4

I have a set of samples that is sorted, but due to errors in the data sometimes unsorted values creep in. I need to detect these values and remove them. I'll show some sample datasets below.

20 30 21 22 23 24 25

30 31 21 22 23 24 25

30 21 22 23 24 25 26

20 21 22 23 18 25 26

20 15 21 22 23 24 25

In each case the bold italic numbers are the ones that should be removed. What would be an algorithm to do remove these numbers/detect the indices of these numbers?

Community
  • 1
  • 1
diAblo
  • 337
  • 4
  • 14
  • My question is what would be an algorithm to achieve the same. I can explain some approaches I tried if that helps – diAblo Jan 15 '16 at 11:19
  • 2
    Read the array from low index to high index (or vice versa, it hardly matters) and throw out (or otherwise mark) the out-of-sequence values. You're not going to find a general approach with complexity lower than `O(n)`. What else might you be thinking of ? – High Performance Mark Jan 15 '16 at 11:23
  • @HighPerformanceMark That fails for 2nd test case. You will need to do it repeatidly with this approach, and that's not O(n). – amit Jan 15 '16 at 11:26
  • O(n) is what I am looking for. I want to know how to mark the out-of-sequence elements? Can't use arr[k + 1] < arr[k] as far as I can see. – diAblo Jan 15 '16 at 11:28
  • 1
    You should be looking for the [longest increasing subsequence](https://en.wikipedia.org/wiki/Longest_increasing_subsequence).

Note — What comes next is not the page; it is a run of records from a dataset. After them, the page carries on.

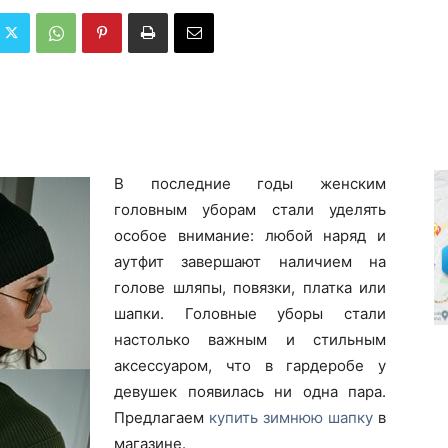
В последние годы женским
головным уборам стали уделять
особое внимание: любой наряд и
аутфит завершают наличием на
голове шляпы, повязки, платка или
шапки. Головные уборы стали
настолько важным и стильным
аксессуаром, что в гардеробе у
девушек появилась ни одна пара.
Предлагаем
купить зимнюю шапку
в
магазине.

See also: [Remove unsorted/outlier elements in nearly-sorted array](http://stackoverflow.com/a/32217310/3789665) – greybeard Jan 15 '16 at 11:30
  • @greybeard Thanks. That should solve my problem. Out of curiosity, if the second case was not there, i.e out of sequence elements were limited to a single digit, what would be the steps? Might be my sleep ridden brain, but I can't seem to figure out a way for that either. – diAblo Jan 15 '16 at 11:40

3 Answers3

3

Detecting is relatively simpler and takes less steps - you could do it in O(n) time. Simply iterate over the array and compare each element to the next. You would be able to find (and mark indices or throw-out) out-of-sequence numbers.

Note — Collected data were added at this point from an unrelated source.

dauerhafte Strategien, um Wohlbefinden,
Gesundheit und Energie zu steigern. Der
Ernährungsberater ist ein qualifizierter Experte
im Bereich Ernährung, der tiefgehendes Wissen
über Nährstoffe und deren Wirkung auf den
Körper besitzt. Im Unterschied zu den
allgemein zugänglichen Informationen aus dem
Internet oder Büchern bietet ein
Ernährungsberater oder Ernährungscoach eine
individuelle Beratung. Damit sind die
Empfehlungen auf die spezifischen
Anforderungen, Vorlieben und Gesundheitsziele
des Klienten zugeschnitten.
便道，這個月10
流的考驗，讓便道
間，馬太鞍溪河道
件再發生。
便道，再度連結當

However, your second case makes doing this a problem. I will assume that you always want to keep the longest increasing sub-sequence of the list of numbers (like in the 2nd case).

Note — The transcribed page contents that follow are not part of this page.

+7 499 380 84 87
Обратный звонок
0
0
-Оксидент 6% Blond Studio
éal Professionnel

You can solve this problem efficiently with arrays and binary search. The algorithm performs a single binary search per sequence element, its total time can be expressed as O(n log n).

Process the sequence elements in order, maintain the longest increasing sub-sequence found so far. Denote the sequence values as X[0], X[1], etc. L representing the length of the longest increasing sub-sequence found so far.

M[j] stores the index k of the smallest value X[k] such that there is an increasing sub-sequence of length j ending at X[k] on the range k ≤ i. j ≤ k ≤ i always. P[k] stores the index of the predecessor of X[k] in the longest increasing sub-sequence ending at X[k]

The sequence X[M[1]], X[M[2]], ..., X[M[L]] is always nondecreasing at all points of the algorithm.

P = array of length N
M = array of length N + 1 // Using a 1 indexed array for ease of understanding

L = 0
for i in range 0 to N-1:
   // Binary search
   lo = 1
   hi = L
   while lo ≤ hi:
       mid = ceil((lo+hi)/2)
       if X[M[mid]] < X[i]:
           lo = mid+1
       else:
           hi = mid-1

newL = lo

P[i] = M[newL-1]
M[newL] = i

if newL > L:
    L = newL

S = array of length L
k = M[L]
for i in range L-1 to 0:
    S[i] = X[k]
    k = P[k]

return S

The pseudo-code can be found on the Wikipedia article for this.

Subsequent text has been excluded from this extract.